- What are the health concerns?
- How does the arsenic get out of the wood?
- Can arsenic be picked up from wood surfaces?
- Who is most likely to be exposed?
- Can arsenic be a concern in soil and garden plants?
- Can wells become contaminated from arsenic leaching?
- Are there alternatives to pressure-treated wood?
- Handling and disposal precautions
Most pressure-treated wood used in outdoor construction in the United States contains chromated copper arsenate (CCA) (U.S. Consumer Product Safety Commision, 2002). CCA protects wood from deterioration, prolonging the life of structures such as decks and children’s play equipment.

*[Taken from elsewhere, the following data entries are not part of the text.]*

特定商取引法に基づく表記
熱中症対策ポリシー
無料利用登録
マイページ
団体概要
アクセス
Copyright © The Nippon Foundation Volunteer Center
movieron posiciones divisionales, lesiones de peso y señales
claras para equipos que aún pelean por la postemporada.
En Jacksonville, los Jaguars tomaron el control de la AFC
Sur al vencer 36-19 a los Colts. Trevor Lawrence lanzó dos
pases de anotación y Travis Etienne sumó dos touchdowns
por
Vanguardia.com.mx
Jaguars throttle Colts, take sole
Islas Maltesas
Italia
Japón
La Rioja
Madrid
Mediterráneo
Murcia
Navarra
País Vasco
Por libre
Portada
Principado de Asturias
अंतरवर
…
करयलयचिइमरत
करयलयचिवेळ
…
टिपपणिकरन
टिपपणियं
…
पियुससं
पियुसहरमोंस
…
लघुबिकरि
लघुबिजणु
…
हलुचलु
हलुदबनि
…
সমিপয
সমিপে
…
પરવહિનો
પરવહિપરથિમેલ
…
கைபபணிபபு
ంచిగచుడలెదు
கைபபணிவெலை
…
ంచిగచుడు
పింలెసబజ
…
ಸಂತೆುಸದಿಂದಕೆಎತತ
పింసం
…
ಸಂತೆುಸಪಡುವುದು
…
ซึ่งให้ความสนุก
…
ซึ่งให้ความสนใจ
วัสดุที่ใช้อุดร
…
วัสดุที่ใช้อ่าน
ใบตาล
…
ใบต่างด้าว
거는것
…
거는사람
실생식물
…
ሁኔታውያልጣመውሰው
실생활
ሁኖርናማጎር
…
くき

Recent studies have shown that arsenic from the CCA leaches from treated wood. Arsenic is a natural element present in soil, drinking water, food, air, and some herbicides and insecticides.
Exposure to elevated levels of arsenic can be poisonous. Soil beneath CCAtreated wood structures can become contaminated. Arsenic residue may also be present on the wood surface and can easily be picked up by hands or clothing.

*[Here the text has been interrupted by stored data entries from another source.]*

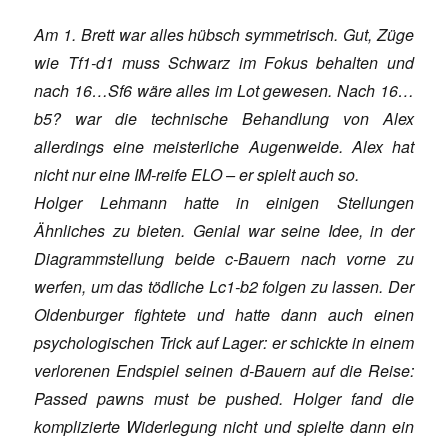
Am 1. Brett war alles hübsch symmetrisch. Gut, Züge
wie Tf1-d1 muss Schwarz im Fokus behalten und
nach 16…Sf6 wäre alles im Lot gewesen. Nach 16…
b5? war die technische Behandlung von Alex
allerdings eine meisterliche Augenweide. Alex hat
nicht nur eine IM-reife ELO – er spielt auch so.
Holger Lehmann hatte in einigen Stellungen
Ähnliches zu bieten. Genial war seine Idee, in der
Diagrammstellung beide c-Bauern nach vorne zu
werfen, um das tödliche Lc1-b2 folgen zu lassen. Der
Oldenburger fightete und hatte dann auch einen
psychologischen Trick auf Lager: er schickte in einem
verlorenen Endspiel seinen d-Bauern auf die Reise:
Passed pawns must be pushed. Holger fand die
komplizierte Widerlegung nicht und spielte dann ein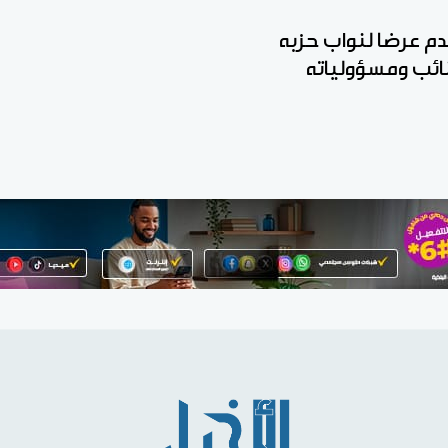
قدم عرضا لنواب حزبه
نائب ومسؤولياته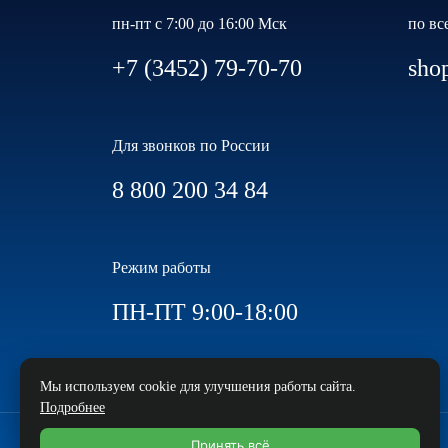
пн-пт с 7:00 до 16:00 Мск
по вс
+7 (3452) 79-70-70
sho
Для звонков по России
8 800 200 34 84
Режим работы
ПН-ПТ 9:00-18:00
Мы используем cookie для улучшения работы сайта.
Подробнее
Принять всё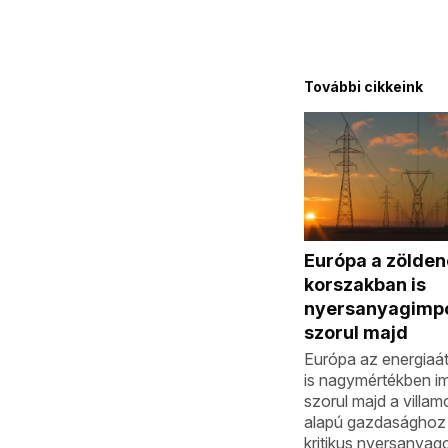
További cikkeink
Európa a zölden
korszakban is
nyersanyagimpo
szorul majd
Európa az energiaá
is nagymértékben i
szorul majd a villa
alapú gazdasághoz
kritikus nyersanyag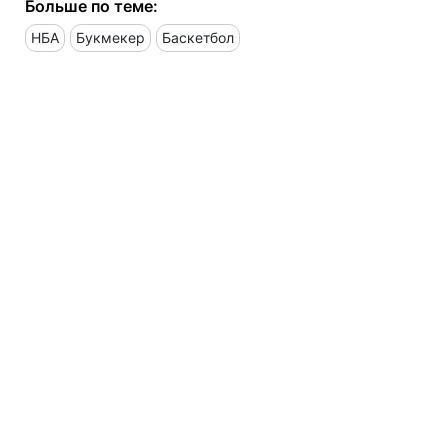
Больше по теме:
НБА
Букмекер
Баскетбол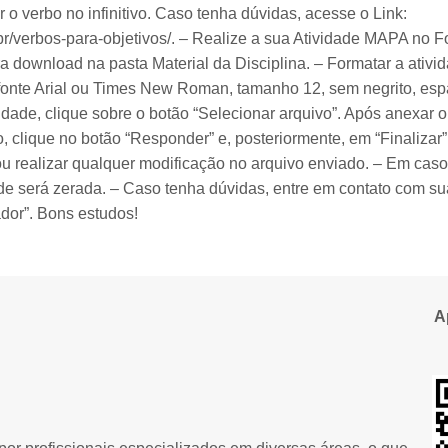
ar o verbo no infinitivo. Caso tenha dúvidas, acesse o Link:
r/verbos-para-objetivos/. – Realize a sua Atividade MAPA no 
ra download na pasta Material da Disciplina. – Formatar a ati
 fonte Arial ou Times New Roman, tamanho 12, sem negrito, espa
dade, clique sobre o botão “Selecionar arquivo”. Após anexar o t
o, clique no botão “Responder” e, posteriormente, em “Finalizar”.
ou realizar qualquer modificação no arquivo enviado. – Em caso 
dade será zerada. – Caso tenha dúvidas, entre em contato com s
dor”. Bons estudos!
A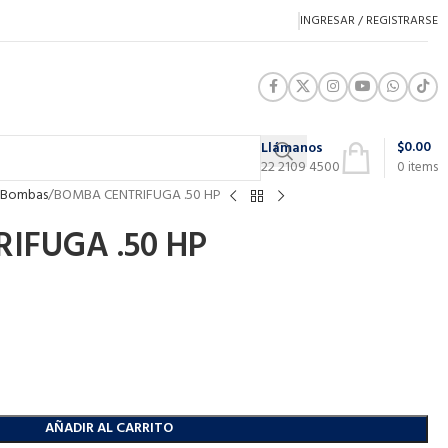
INGRESAR / REGISTRARSE
$
0.00
Llámanos
22 2109 4500
0
items
Bombas
BOMBA CENTRIFUGA .50 HP
IFUGA .50 HP
AÑADIR AL CARRITO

Health effects from exposure to arsenic in CCA-treated wood depend on the concentration of arsenic present on the wood surface, the amount of time spent on the wood structure and hand-to-mouth behavior.

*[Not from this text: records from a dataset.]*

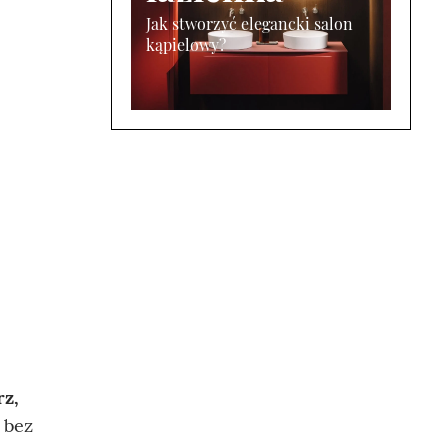
Jak stworzyć elegancki salon
kąpielowy?
rz,
 bez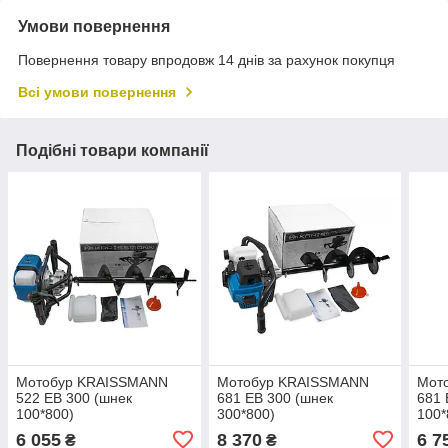
Умови повернення
Повернення товару впродовж 14 днів за рахунок покупця
Всі умови повернення
Подібні товари компанії
Мотобур KRAISSMANN
Мотобур KRAISSMANN
Мот
522 EB 300 (шнек
681 EB 300 (шнек
681 
100*800)
300*800)
100*
6 055
8 370
6 7
₴
₴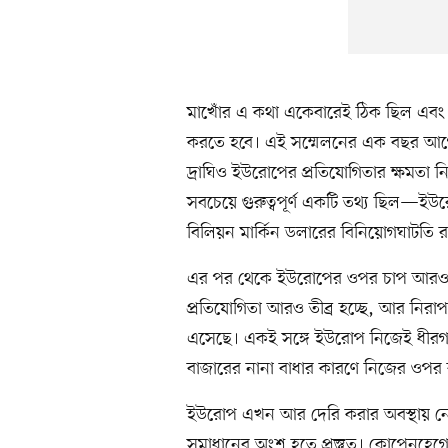
মাখোঁর এ কথা একেবারেই ঠিক ছিল এবং 
করতে হবে। এই সম্মেলনের এক বছর আগেই 
দ্রাঘিও ইউরোপের প্রতিযোগিতার ক্ষমতা নি
সবচেয়ে গুরুত্বপূর্ণ একটি তথ্য ছিল—ইউর
বিলিয়ন মার্কিন ডলারের বিনিয়োগঘাটতি 
এর পর থেকে ইউরোপের ওপর চাপ আরও বেড়েছ
প্রতিযোগিতা আরও তীব্র হচ্ছে, আর নিরা
এসেছে। একই সঙ্গে ইউরোপ নিজেই ধীরগতি
বাজারের নানা বাধার কারণে নিজের ওপর
ইউরোপ এখন আর দেরি করার অবস্থায় নে
সমাধানের অংশ হতে প্রস্তুত। কোপেনহে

Potential effects include stomach irritation, blood vessel damage, skin changes and reduced nerve function. Long-term exposure to elevated levels of arsenic has been linked to skin, bladder and lung cancer. Ongoing research is being conducted on other health effects.
During production, boards are dipped into a CCA bath under high pressure. This forces CCA into the wood but it does not entirely seal the wood against weather. Rainwater or snowmelt can penetrate into the wood and dissolve arsenic, bringing it back to the surface. The amount that leaches is enough to contaminate soil directly below and next to CCA-treated wood structures, while also leaving residual arsenic on the wood surface.
Studies show that arsenic can be picked up from the surface of CCA-treated wood. This type of pressure- treated wood can be a source of arsenic exposure for children playing on play structures, tree houses or decks. Both new and older CCA-treated wood can have arsenic on the surface.
Young children who play on or under structures made of CCA-treated wood and who put their hands in their mouths are at the greatest risk of exposure. Older children and adults who spend considerable amounts of time working with CCA-treated wood may also be exposed. Carpenters and homeowners who do not use protective gear when using CCA-treated wood may be exposed to high levels of arsenic.
Arsenic can leach from CCA-treated wood used to frame garden beds and may accumulate in soil next to the boards.
Recent studies show that soil beneath CCA-treated wood structures can become contaminated with arsenic above background levels. Although there is conflicting evidence about the amount of arsenic taken up by plants, Environmental Protection Agency recommends that CCA-treated lumber should not be used in proximity to edible plants.Consider building new raised bed or garden borders with alternative materials.
Well water can contain arsenic from natural or other sources. Do not construct dug well covers or spring boxes from CCA-treated wood. Use alternative materials for these applications, such as metal for covers and cedar for spring boxes.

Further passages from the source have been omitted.